-- ASSIGNED TASK --
Down to the last line, reproduce the data that follows, but skip the pictures.

-- DATA BLOCK --
==============================
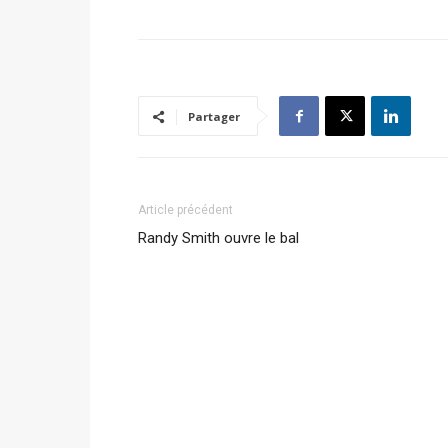
Partager
Article précédent
Randy Smith ouvre le bal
==============================
-- WRITTEN SOLUTION --
Partager
Article précédent
Randy Smith ouvre le bal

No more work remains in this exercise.